The biggest challenge to getting enough people with Covid-19 will not be scientific, technical or logistical; this will result from mistrust. Especially in this election season, the process of evaluating vaccines must be scientifically rigorous and open. Public confidence can be destroyed by high profit margins of vaccine manufacturers, a lack of transparency about production costs and prices, despite the fact that many vaccines benefit greatly from publicly funded research. Open meetings of the main advisory committees of the Food and Drug Administration and the Centers for Disease Control and Prevention will be required.

We must communicate with American society in a way that was not done during this pandemic. We do not have enough tests, so we need to set priorities. There are not enough protective equipment for healthcare workers, so we should produce safe reusable95 masks. And when we get vaccines, we won’t have enough of them for everyone. Different vaccines may be available at different times, and some are likely to work better than others. Governments will need to prioritize between different groups, taking into account factors such as the risk of severe Covid-19 disease, protection of key functions, and equity. For example, staff working in prisons, nursing homes and hospitals, blacks and Spaniards are more prone to the effects of the virus and have health problems that make them particularly vulnerable.

In addition, vaccines will not provide perfect protection and are unlikely to eradicate a pandemic. In our connected world, a truly global vaccination campaign will be essential to America’s long-term health and economic recovery.

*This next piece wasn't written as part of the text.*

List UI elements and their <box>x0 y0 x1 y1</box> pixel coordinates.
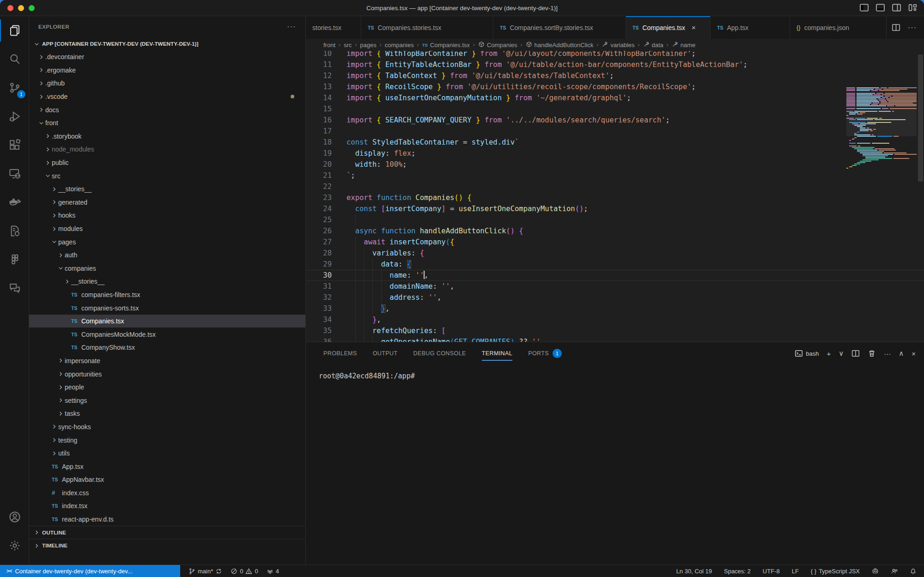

Even in the U.S., unless the vaccine is particularly effective and acceptable, cases and groups will continue, necessitating rapid, effective public health responses. Our society will still have to adapt to limit the spread of the virus – it will reduce close contact indoors, hold on to hand clicks, wear masks and improve ventilation. And unless the vaccine is surprisingly strong or we find very effective treatments, my 91-year-old mom will soon return to her beloved choir practices.

Deploying the Covid-19 vaccine is the most important thing we can do to restore order and normalcy in our world. We cannot afford to make mistakes.